入夜时分,吴家的牛车吱吱呀呀地驶入村口。车轮碾过碎石的声音惊起了树梢上的麻雀,扑棱棱地飞向暗下来的天空。
吴国华坐在车辕上,怀里紧紧抱着一个蓝布包袱,里面装着给家人买的礼物——给祖父的新烟锅,给母亲的木梳,给弟妹们的麦芽糖……
远远地,他就看见家门口站着几个熟悉的身影。祖母抱着国燕,佝偻着腰向这边张望;
母亲和二婶、三婶站在她身后,手里还拿着没来得及放下的针线活;
国强、国芬、国琼、国志、国林、国风等几个小的在院子里跑来跑去,不时发出兴奋的叫喊声。
回来了!回来了!国芬眼尖,第一个发现牛车,尖细的童音在暮色中格外清脆。
牛车刚停稳,全家人就围了上来。祖父吴九隆站在最前面,烟锅里的火光在黑暗中明明灭灭,照亮了他沟壑纵横的脸。
怎么样?老人的声音有些发抖。
父亲吴文斌跳下车,环顾四周后压低声音:进屋说。
堂屋里,油灯被拨亮了几分。

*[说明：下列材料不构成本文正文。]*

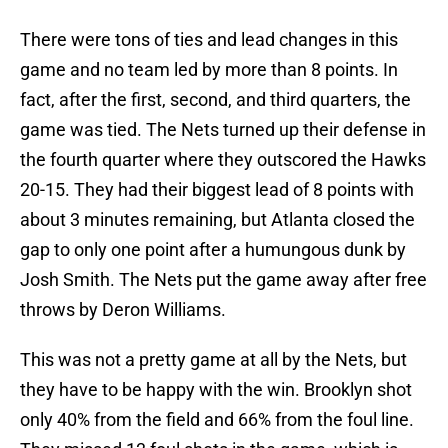
There were tons of ties and lead changes in this
game and no team led by more than 8 points. In
fact, after the first, second, and third quarters, the
game was tied. The Nets turned up their defense in
the fourth quarter where they outscored the Hawks
20-15. They had their biggest lead of 8 points with
about 3 minutes remaining, but Atlanta closed the
gap to only one point after a humungous dunk by
Josh Smith. The Nets put the game away after free
throws by Deron Williams.
This was not a pretty game at all by the Nets, but
they have to be happy with the win. Brooklyn shot
only 40% from the field and 66% from the foul line.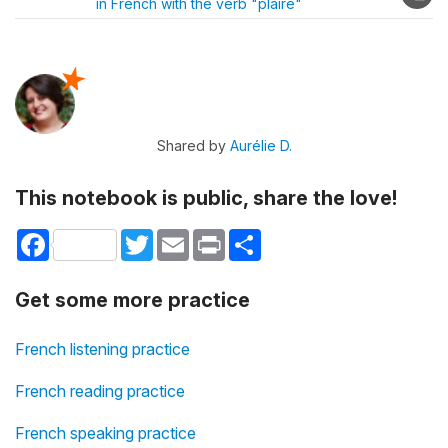
in French with the verb "plaire"
Shared by
Aurélie D.
This notebook is public, share the love!
Facebook
Twitter
Email
Print
Share
Get some more practice
French listening practice
French reading practice
French speaking practice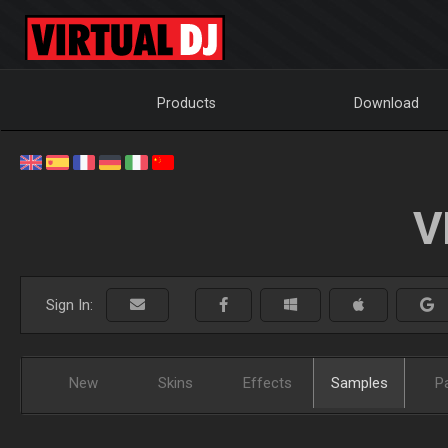
Products
Download
V
Sign In:
New
Skins
Effects
Samples
P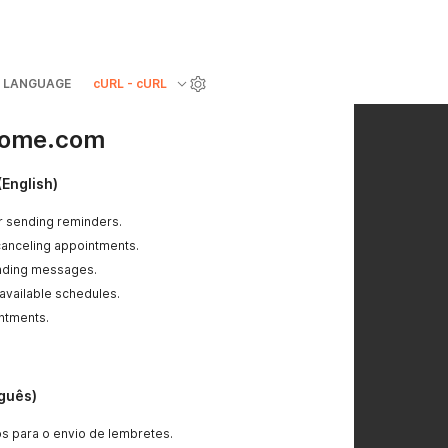
LANGUAGE
cURL - cURL
riome.com
(English)
r sending reminders.
canceling appointments.
ending messages.
 available schedules.
ntments.
uguês)
s para o envio de lembretes.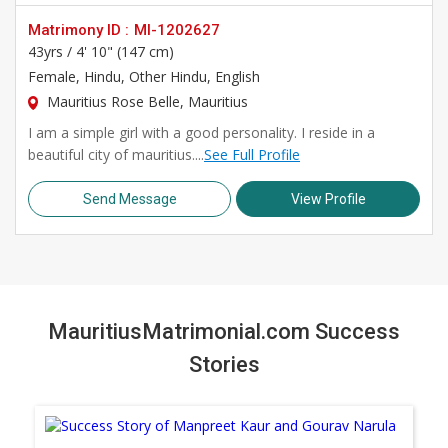
Matrimony ID :
MI-1202627
43yrs /
4' 10" (147 cm)
Female
, Hindu, Other Hindu, English
Mauritius Rose Belle, Mauritius
I am a simple girl with a good personality. I reside in a
beautiful city of mauritius....
See Full Profile
Send Message
View Profile
MauritiusMatrimonial.com Success
Stories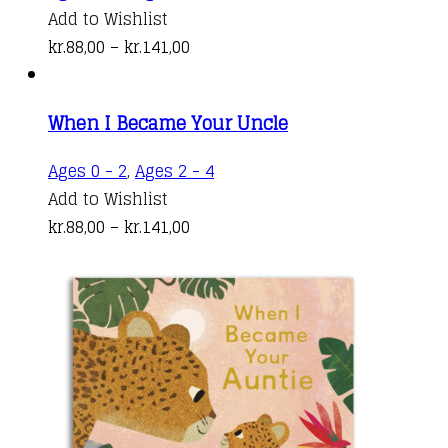
may
product
Add to Wishlist
be
Price
has
kr.
88,00
–
kr.
141,00
chosen
range:
multiple
on
kr.88,00
variants.
the
When I Became Your Uncle
through
The
product
kr.141,00
options
This
Ages 0 - 2
,
Ages 2 - 4
page
may
product
Add to Wishlist
be
Price
has
kr.
88,00
–
kr.
141,00
chosen
range:
multiple
on
kr.88,00
variants.
the
through
The
product
kr.141,00
options
page
may
be
chosen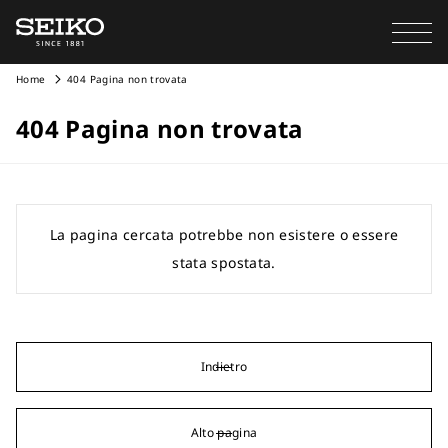
Home
404 Pagina non trovata
404 Pagina non trovata
La pagina cercata potrebbe non esistere o essere
stata spostata.
Indietro
Alto pagina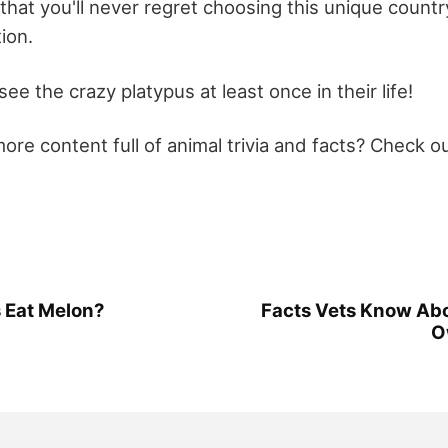
hat you'll never regret choosing this unique countr
ion.
ee the crazy platypus at least once in their life!
re content full of animal trivia and facts? Check ou
 Eat Melon?
Facts Vets Know Ab
O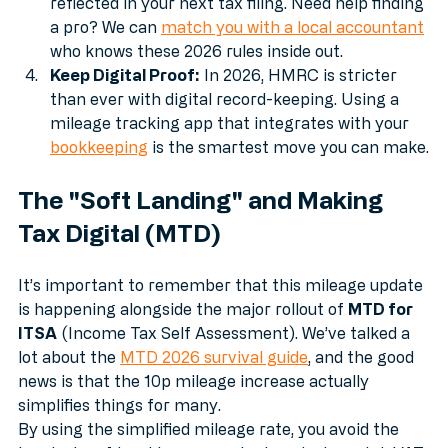
backdated 10p to your staff. If you're self-
employed, your accountant can ensure this is 
reflected in your next tax filing. Need help finding 
a pro? We can 
match you with a local accountant
who knows these 2026 rules inside out.
Keep Digital Proof:
 In 2026, HMRC is stricter 
than ever with digital record-keeping. Using a 
mileage tracking app that integrates with your 
bookkeeping
 is the smartest move you can make.
The "Soft Landing" and Making 
Tax Digital (MTD)
It’s important to remember that this mileage update 
is happening alongside the major rollout of 
MTD for 
ITSA
 (Income Tax Self Assessment). We’ve talked a 
lot about the 
MTD 2026 survival guide
, and the good 
news is that the 10p mileage increase actually 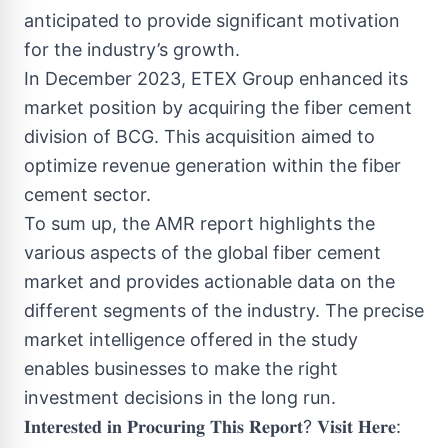
anticipated to provide significant motivation
for the industry’s growth.
In December 2023, ETEX Group enhanced its
market position by acquiring the fiber cement
division of BCG. This acquisition aimed to
optimize revenue generation within the fiber
cement sector.
To sum up, the AMR report highlights the
various aspects of the global fiber cement
market and provides actionable data on the
different segments of the industry. The precise
market intelligence offered in the study
enables businesses to make the right
investment decisions in the long run.
𝐈𝐧𝐭𝐞𝐫𝐞𝐬𝐭𝐞𝐝 𝐢𝐧 𝐏𝐫𝐨𝐜𝐮𝐫𝐢𝐧𝐠 𝐓𝐡𝐢𝐬 𝐑𝐞𝐩𝐨𝐫𝐭? 𝐕𝐢𝐬𝐢𝐭 𝐇𝐞𝐫𝐞:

当父亲吴文斌将四两银子放在桌上时,所有人都屏住了呼吸。
铜钱碰撞的清脆声响像是世间最美妙的音乐,在昏暗的屋子里回荡。
总共卖了七……七两银子五百文钱。不过,我们购买了一车东西,花了近半。二叔吴文章的声音都变了调,手指颤抖着想去摸那些银子,又不敢真的碰触。
还不止。三叔吴文武神秘兮兮地从怀里掏出一个布包,县丞赵大人还赏了国华这个!
布包打开,里面是一块上好的松烟墨和一支狼毫笔、一个端砚和一叠纸。在农家,这简直是比金子还稀罕的物件。
这……这是给国华的?母亲张春芳不可置信地看着儿子,仿佛第一次认识他。
吴国华点点头,从蓝布包袱里一件件往外掏礼物。每拿出一件,屋里就响起一阵惊叹。
当最后一块麦芽糖被分到最小的国燕手里时,小姑娘小心翼翼地舔了一口,随即幸福地眯起了眼睛。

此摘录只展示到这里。